ARGUED APRIL 10, 1961.
DECIDED MAY 9, 1961.
Petition for declaratory judgment. Tift Superior Court. Before Judge Gray.
Bloch, Hall, Groover Hawkins, Steve F. Mitchell, for plaintiff in error.
Eugene Cook, Attorney-General, E. J. Summerour, Carter Goode, Assistant Attorneys-General, contra.
When this case was formerly here, it was held that the petition, as it then stood, did not state a cause of action for a declaratory judgment, and that the trial judge, for that reason, erred in not dismissing it on general demurrer. See State Highway Dept. v. Georgia So. Fla. Ry. Co., 216 Ga. 547 ( 117 S.E.2d 897). When the remittitur was sent down, and before it was made the judgment of the trial court, the plaintiff further amended both counts of its petition by alleging that it obtained and holds its right of way for use and expansion of its public facilities; that the defendant is occupying, trespassing on, and claiming title to a described portion of its right of way, and it cannot eject the defendant from it if the defendant needs it for highway uses; that the defendant's occupancy of the land involved would not be antagonistic to the plaintiff's expansion of its facilities thereon if title to it is decreed to be in the plaintiff, since facilities owned by the plaintiff and facilities owned by the defendant are frequently put to a joint-type use of each under contractual and easement arrangements between them; that a suit for injunction by the plaintiff would require it to put up a bond for several thousand dollars conditioned to hold the defendant harmless from damages suffered by it as a result thereof if title to such land should be decreed in the defendant, and the damages awarded could be and probably would be in excess of the fair market value of the land involved; that a suit for damages by the plaintiff against the defendant would be inadequate protection to it, since such an action would require it as a public utility to abandon its claim to the property involved and rely solely on damages for the expropriated property, and its abandonment of the property involved would preclude it from expanding its public services; and that an adjudication of its rights is necessary in order to relieve it from the risk of taking any future undirected action incident to its rights, which action without direction would jeopardize its interest, and, in the future, if the plaintiff should attempt to expand its facilities on land it claims to own, it would be faced with an injunction and/or a suit for damages and/or a loss of the costs it would incur by such an attempt to expand.
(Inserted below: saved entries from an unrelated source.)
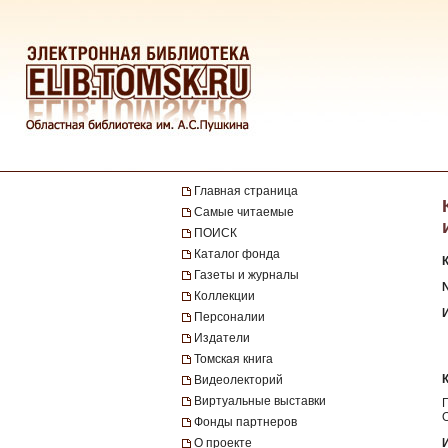
Главная страница
Самые читаемые
ПОИСК
Каталог фонда
Газеты и журналы
№
Коллекции
Персоналии
Издатели
Томская книга
Видеолекторий
Виртуальные выставки
Фонды партнеров
О проекте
The petition as thus amended was dismissed on general demurrer, and the plaintiff excepted to that judgment. Held:
On the former appearance of the instant case ( 216 Ga. 547), this court in holding that the petition as it then stood failed to state a cause of action for a declaratory judgment, followed and applied to its allegations the ruling in our full-bench decision in Pinkard v. Mendel, 216 Ga. 487 (2) ( 117 S.E.2d 336), that, where the plaintiff's petition shows that the rights of the parties have already accrued and no facts or circumstances are alleged which show that an adjudication of the plaintiff's rights is necessary in order to relieve him from the risk of taking any future undirected action incident to his rights, which action without direction would jeopardize his interest, the petition fails to state a cause of action for a declaratory judgment. A like unanimous holding was also made in Sumner v. Davis, 211 Ga. 702 ( 88 S.E.2d 392), where several prior decisions of this court were cited and relied on as authority for the ruling there made. In the Pinkard and Sumner cases, the petitions, like the one in this case, show that the parties' rights had already accrued before the proceeding for declaratory relief was instituted. In this court's prior decision of the instant case, it was pointed out in the opinion that the petition alleged with certainty and definiteness that the plaintiff was the owner of the land which the defendant has allegedly appropriated for highway uses, and it was there held that the plaintiff railroad had only to assert by appropriate action its rights of ownership, at which time any question of title could be determined. And since the petition has not been materially changed by the amendment made thereto since we previously considered it, and since it still fails to state a cause of action for a declaratory judgment, it necessarily follows that the trial judge did not err, as contended, in dismissing it, as thus amended, on general demurrer.
Judgment affirmed. All the Justices concur, except Grice, J., not participating.